Provided records:
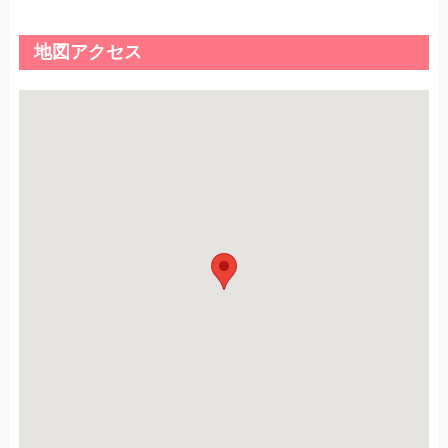
地図アクセス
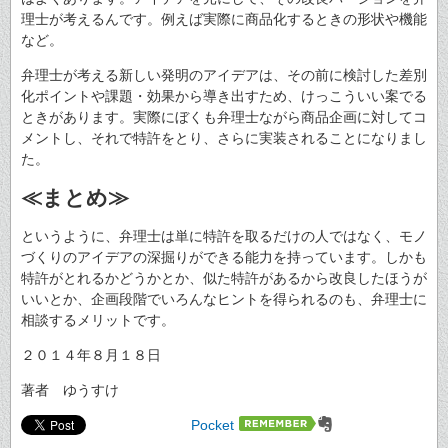
理士が考えるんです。例えば実際に商品化するときの形状や機能
など。
弁理士が考える新しい発明のアイデアは、その前に検討した差別
化ポイントや課題・効果から導き出すため、けっこういい案でる
ときがあります。実際にぼくも弁理士ながら商品企画に対してコ
メントし、それで特許をとり、さらに実装されることになりまし
た。
≪まとめ≫
というように、弁理士は単に特許を取るだけの人ではなく、モノ
づくりのアイデアの深掘りができる能力を持っています。しかも
特許がとれるかどうかとか、似た特許があるから改良したほうが
いいとか、企画段階でいろんなヒントを得られるのも、弁理士に
相談するメリットです。
２０１４年８月１８日
著者 ゆうすけ
Pocket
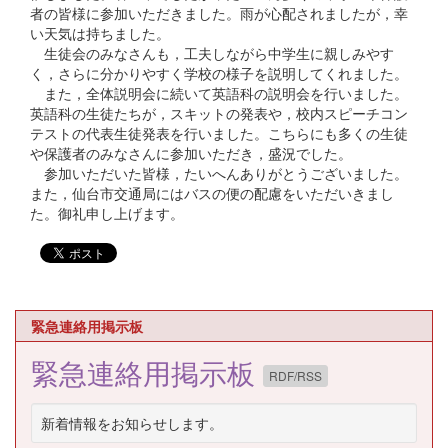
者の皆様に参加いただきました。雨が心配されましたが，幸
い天気は持ちました。
生徒会のみなさんも，工夫しながら中学生に親しみやす
く，さらに分かりやすく学校の様子を説明してくれました。
また，全体説明会に続いて英語科の説明会を行いました。
英語科の生徒たちが，スキットの発表や，校内スピーチコン
テストの代表生徒発表を行いました。こちらにも多くの生徒
や保護者のみなさんに参加いただき，盛況でした。
参加いただいた皆様，たいへんありがとうございました。
また，仙台市交通局にはバスの便の配慮をいただいきまし
た。御礼申し上げます。
緊急連絡用掲示板
緊急連絡用掲示板
RDF/RSS
新着情報をお知らせします。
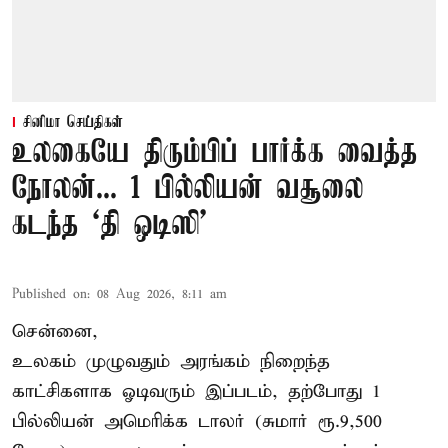
சினிமா செய்திகள்
உலகையே திரும்பிப் பார்க்க வைத்த
நோலன்... 1 பில்லியன் வசூலை
கடந்த ‘தி ஒடிஸி’
Published on
:
08 Aug 2026, 8:11 am
சென்னை,
உலகம் முழுவதும் அரங்கம் நிறைந்த
காட்சிகளாக ஓடிவரும் இப்படம், தற்போது 1
பில்லியன் அமெரிக்க டாலர் (சுமார் ரூ.9,500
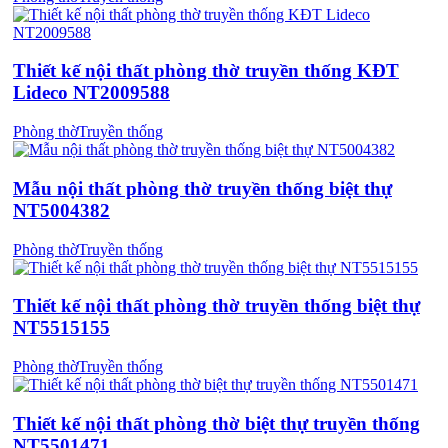
Thiết kế nội thất phòng thờ truyền thống KĐT
Lideco NT2009588
Phòng thờ
Truyền thống
Mẫu nội thất phòng thờ truyền thống biệt thự
NT5004382
Phòng thờ
Truyền thống
Thiết kế nội thất phòng thờ truyền thống biệt thự
NT5515155
Phòng thờ
Truyền thống
Thiết kế nội thất phòng thờ biệt thự truyền thống
NT5501471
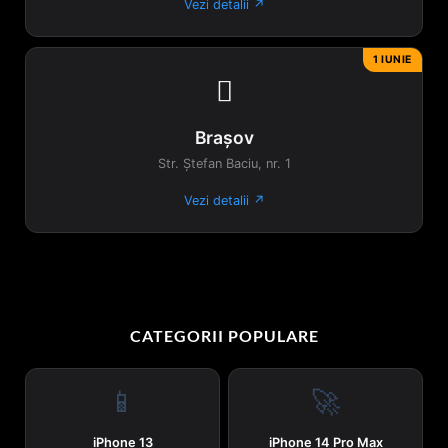
Vezi detalii ↗
1 IUNIE

Brașov
Str. Ștefan Baciu, nr. 1
Vezi detalii ↗
CATEGORII POPULARE
📱
🚀
iPhone 13
iPhone 14 Pro Max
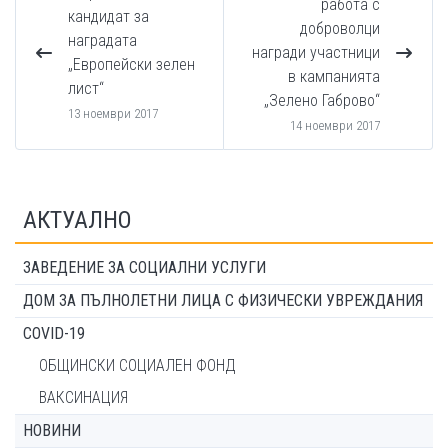
работа с
кандидат за
доброволци
наградата
награди участници
„Европейски зелен
в кампанията
лист“
„Зелено Габрово“
13 ноември 2017
14 ноември 2017
АКТУАЛНО
ЗАВЕДЕНИЕ ЗА СОЦИАЛНИ УСЛУГИ
ДОМ ЗА ПЪЛНОЛЕТНИ ЛИЦА С ФИЗИЧЕСКИ УВРЕЖДАНИЯ
COVID-19
ОБЩИНСКИ СОЦИАЛЕН ФОНД
ВАКСИНАЦИЯ
НОВИНИ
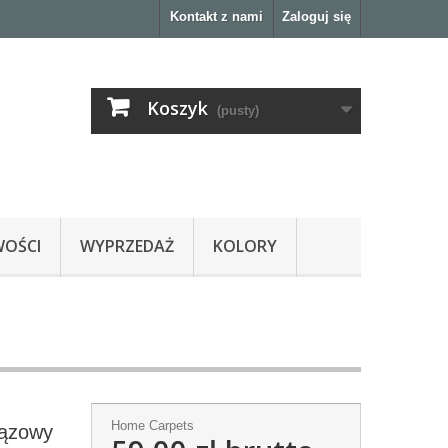
Kontakt z nami
Zaloguj się
Koszyk
(pusty)
OŚCI
WYPRZEDAŻ
KOLORY
Home Carpets
rązowy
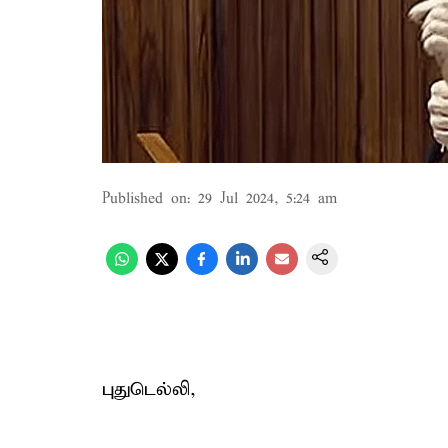
Published on
:
29 Jul 2024, 5:24 am
புதுடெல்லி,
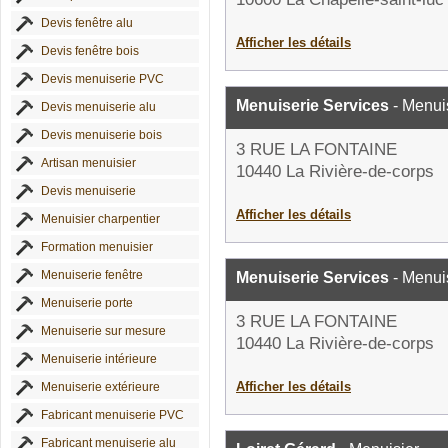
Devis fenêtre alu
Afficher les détails
Devis fenêtre bois
Devis menuiserie PVC
Menuiserie Services
- Menui
Devis menuiserie alu
Devis menuiserie bois
3 RUE LA FONTAINE
Artisan menuisier
10440 La Rivière-de-corps
Devis menuiserie
Afficher les détails
Menuisier charpentier
Formation menuisier
Menuiserie fenêtre
Menuiserie Services
- Menui
Menuiserie porte
3 RUE LA FONTAINE
Menuiserie sur mesure
10440 La Rivière-de-corps
Menuiserie intérieure
Afficher les détails
Menuiserie extérieure
Fabricant menuiserie PVC
Fabricant menuiserie alu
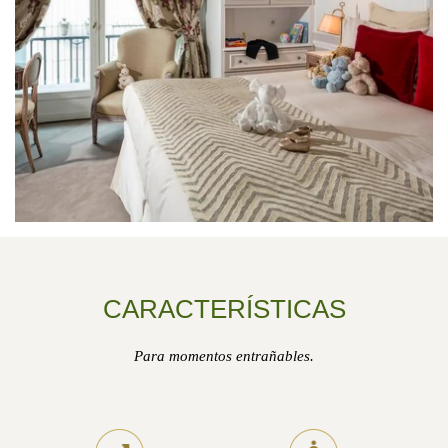
CARACTERÍSTICAS
Para momentos entrañables.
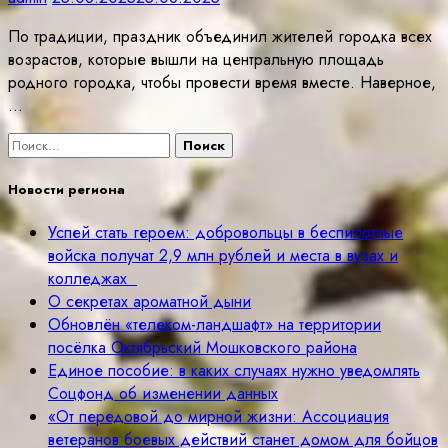
По традиции, праздник объединил жителей городка всех
возрастов, которые вышли на центральную площадь
родного городка, чтобы провести время вместе. Наверное,
…
Найти:
Новости региона
Успей стать героем: добровольцы в беспилотные
войска получат 2,9 млн рублей и места в вузах и
колледжах
О секретах ароматной дыни
Обновлён «телеком-ландшафт» на территории
посёлка Октябрьский Мошковского района
Единое пособие: в каких случаях нужно уведомлять
Соцфонд об изменении данных
«От передовой до мирной жизни: Ассоциация
ветеранов боевых действий станет домом для бойцов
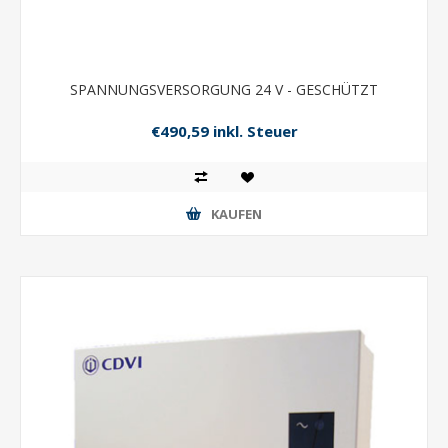
SPANNUNGSVERSORGUNG 24 V - GESCHÜTZT
€490,59 inkl. Steuer
KAUFEN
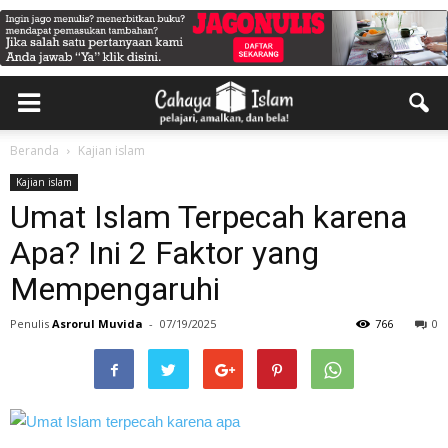
Beranda
Kajian islam
Kajian islam
Umat Islam Terpecah karena
Apa? Ini 2 Faktor yang
Mempengaruhi
Penulis
Asrorul Muvida
-
07/19/2025
766
0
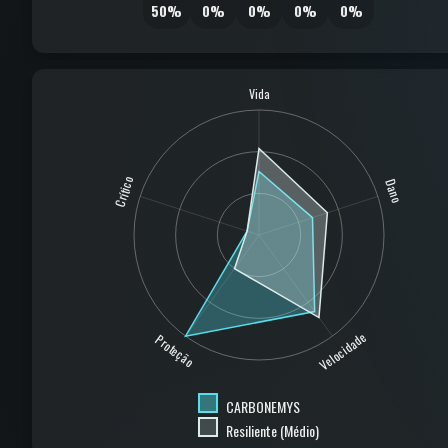
50%
0%
0%
0%
0%
Vida
Crítico
Dano
Velocidade
Proteção
CARBONEMYS
Resiliente (Médio)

Work order:
Nothing but the records, copied exactly and stripped of pictures, should be returned.

Result of the task:
地図アクセス
理士が考えるんです。例えば実際に商品化するときの形状や機能
など。
弁理士が考える新しい発明のアイデアは、その前に検討した差別
化ポイントや課題・効果から導き出すため、けっこういい案でる
ときがあります。実際にぼくも弁理士ながら商品企画に対してコ
メントし、それで特許をとり、さらに実装されることになりまし
た。
≪まとめ≫
というように、弁理士は単に特許を取るだけの人ではなく、モノ
づくりのアイデアの深掘りができる能力を持っています。しかも
特許がとれるかどうかとか、似た特許があるから改良したほうが
いいとか、企画段階でいろんなヒントを得られるのも、弁理士に
相談するメリットです。
２０１４年８月１８日
著者 ゆうすけ
Pocket
者の皆様に参加いただきました。雨が心配されましたが，幸
い天気は持ちました。
生徒会のみなさんも，工夫しながら中学生に親しみやす
く，さらに分かりやすく学校の様子を説明してくれました。
また，全体説明会に続いて英語科の説明会を行いました。
英語科の生徒たちが，スキットの発表や，校内スピーチコン
テストの代表生徒発表を行いました。こちらにも多くの生徒
や保護者のみなさんに参加いただき，盛況でした。
参加いただいた皆様，たいへんありがとうございました。
また，仙台市交通局にはバスの便の配慮をいただいきまし
た。御礼申し上げます。
緊急連絡用掲示板
緊急連絡用掲示板
RDF/RSS
新着情報をお知らせします。
சினிமா செய்திகள்
உலகையே திரும்பிப் பார்க்க வைத்த
நோலன்... 1 பில்லியன் வசூலை
கடந்த ‘தி ஒடிஸி’
Published on
:
08 Aug 2026, 8:11 am
சென்னை,
உலகம் முழுவதும் அரங்கம் நிறைந்த
காட்சிகளாக ஓடிவரும் இப்படம், தற்போது 1
பில்லியன் அமெரிக்க டாலர் (சுமார் ரூ.9,500
Thiết kế nội thất phòng thờ truyền thống KĐT
Lideco NT2009588
Phòng thờ
Truyền thống
Mẫu nội thất phòng thờ truyền thống biệt thự
NT5004382
Phòng thờ
Truyền thống
Thiết kế nội thất phòng thờ truyền thống biệt thự
NT5515155
Phòng thờ
Truyền thống
Thiết kế nội thất phòng thờ biệt thự truyền thống
NT5501471
Vezi detalii ↗
1 IUNIE

Brașov
Str. Ștefan Baciu, nr. 1
Vezi detalii ↗
CATEGORII POPULARE
📱
🚀
iPhone 13
iPhone 14 Pro Max
работа с
кандидат за
доброволци
наградата
награди участници
„Европейски зелен
в кампанията
лист“
„Зелено Габрово“
13 ноември 2017
14 ноември 2017
АКТУАЛНО
ЗАВЕДЕНИЕ ЗА СОЦИАЛНИ УСЛУГИ
ДОМ ЗА ПЪЛНОЛЕТНИ ЛИЦА С ФИЗИЧЕСКИ УВРЕЖДАНИЯ
COVID-19
ОБЩИНСКИ СОЦИАЛЕН ФОНД
ВАКСИНАЦИЯ
НОВИНИ
Kontakt z nami
Zaloguj się
Koszyk
(pusty)
OŚCI
WYPRZEDAŻ
KOLORY
Home Carpets
rązowy
Published on
:
29 Jul 2024, 5:24 am
புதுடெல்லி,
Devis fenêtre alu
Afficher les détails
Devis fenêtre bois
Devis menuiserie PVC
Menuiserie Services
- Menui
Devis menuiserie alu
Devis menuiserie bois
3 RUE LA FONTAINE
Artisan menuisier
10440 La Rivière-de-corps
Devis menuiserie
Afficher les détails
Menuisier charpentier
Formation menuisier
Menuiserie fenêtre
Menuiserie Services
- Menui
Menuiserie porte
3 RUE LA FONTAINE
Menuiserie sur mesure
10440 La Rivière-de-corps
Menuiserie intérieure
Afficher les détails
Menuiserie extérieure
Fabricant menuiserie PVC
Fabricant menuiserie alu
CARACTERÍSTICAS
Para momentos entrañables.
По традиции, праздник объединил жителей городка всех
возрастов, которые вышли на центральную площадь
родного городка, чтобы провести время вместе. Наверное,
…
Найти:
Новости региона
Успей стать героем: добровольцы в беспилотные
войска получат 2,9 млн рублей и места в вузах и
колледжах
О секретах ароматной дыни
Обновлён «телеком-ландшафт» на территории
посёлка Октябрьский Мошковского района
Единое пособие: в каких случаях нужно уведомлять
Соцфонд об изменении данных
«От передовой до мирной жизни: Ассоциация
ветеранов боевых действий станет домом для бойцов
SPANNUNGSVERSORGUNG 24 V - GESCHÜTZT
€490,59 inkl. Steuer
KAUFEN
Beranda
Kajian islam
Kajian islam
Umat Islam Terpecah karena
Apa? Ini 2 Faktor yang
Mempengaruhi
Penulis
Asrorul Muvida
-
07/19/2025
766
0
50%
0%
0%
0%
0%
Vida
Crítico
Dano
Velocidade
Proteção
CARBONEMYS
Resiliente (Médio)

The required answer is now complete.